9 Dans le présent cas, le plaignant n’a avancé aucun argument pour expliquer le rapport entre les droits énoncés à l’article 7 de la Charte (« à la vie, à la liberté et à la sécurité de sa personne ») et l’enregistrement d’une procédure administrative. Il visait plutôt la deuxième partie de l’article 7, qui fait allusion aux principes de justice fondamentale. Les tribunaux ont prudemment évité de conclure que l’obligation d’équité et la justice fondamentale sont des concepts identiques, mais ils ont statué que les principes sous‑jacents de ces concepts sont similaires, comme il a été observé au paragraphe 113 de la décision de la Cour suprême Suresh c. Canada (Ministre de la Citoyenneté et de l’Immigration), 2002 CSC 1. Dans le présent cas, comme le plaignant n’a pas tenté de démontrer qu’un des droits énoncés à l’article 7 était en cause, je ne crois pas que le fait de citer l’article 7 appuie son argumentation. Par conséquent, j’examinerai les arguments du plaignant par rapport au concept d’équité, mais comme je l’ai indiqué, ce concept est généralement en harmonie avec le concept de justice fondamentale.

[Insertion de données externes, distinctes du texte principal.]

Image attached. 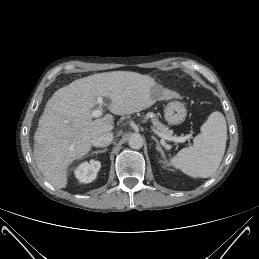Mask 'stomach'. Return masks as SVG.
Wrapping results in <instances>:
<instances>
[{
    "label": "stomach",
    "mask_w": 259,
    "mask_h": 259,
    "mask_svg": "<svg viewBox=\"0 0 259 259\" xmlns=\"http://www.w3.org/2000/svg\"><path fill=\"white\" fill-rule=\"evenodd\" d=\"M186 114L184 104L179 101L169 102L164 110V117L171 125L181 124L185 120Z\"/></svg>",
    "instance_id": "stomach-1"
}]
</instances>
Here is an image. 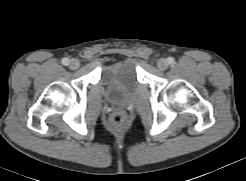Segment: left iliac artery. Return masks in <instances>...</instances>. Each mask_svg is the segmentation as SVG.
Instances as JSON below:
<instances>
[{"label":"left iliac artery","instance_id":"44dca946","mask_svg":"<svg viewBox=\"0 0 246 181\" xmlns=\"http://www.w3.org/2000/svg\"><path fill=\"white\" fill-rule=\"evenodd\" d=\"M167 60H168L169 64H174L175 63V60L172 57H169Z\"/></svg>","mask_w":246,"mask_h":181}]
</instances>
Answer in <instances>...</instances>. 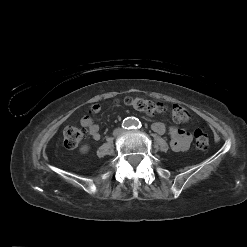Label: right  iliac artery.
I'll return each mask as SVG.
<instances>
[{"label": "right iliac artery", "mask_w": 247, "mask_h": 247, "mask_svg": "<svg viewBox=\"0 0 247 247\" xmlns=\"http://www.w3.org/2000/svg\"><path fill=\"white\" fill-rule=\"evenodd\" d=\"M132 126H131V122L130 121H127V122H123V128L125 129H130Z\"/></svg>", "instance_id": "obj_1"}]
</instances>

10 Il n’est indiqué nulle part dans la loi qui établit le mandat de la Commission que cette dernière doit enregistrer ses audiences ou préparer des transcriptions. En fait, il est d’usage à la Commission de ne pas enregistrer les audiences. La raison d’être de cette pratique a été énoncée comme suit au paragraphe 29 de Singaravelu c. Administrateur général (Service correctionnel du Canada), 2009 CRTFP 8 :

[29] […] Il faut savoir que la Commission n’enregistre pas ses procédures sur bande magnétique ou d’autres supports, ni n’autorise les parties à les enregistrer. Cela s’explique par le souci de ne pas judiciariser à outrance les procédures et audiences de la Commission et de préserver, dans la mesure du possible, le caractère informel des procédures qui se déroulent devant les tribunaux du travail en général […]

11 Ce paragraphe récent confirme le principe important de la décision administrative, qui veut que la procédure soit toujours aussi souple et accessible que possible tout en tenant compte de la portée des questions soulevées par les participants dans le cadre de la procédure de règlement.

12 Il convient également de noter qu’il est important que la Commission garde la maîtrise de sa procédure. Bien qu’il soit arrivé dans le passé que les tribunaux permettent à une partie ou aux deux parties de procéder à l’enregistrement de la procédure, il n’en demeure pas moins que l’organisme décisionnel exerce un contrôle ferme sur l’enregistrement des audiences et la détermination du statut.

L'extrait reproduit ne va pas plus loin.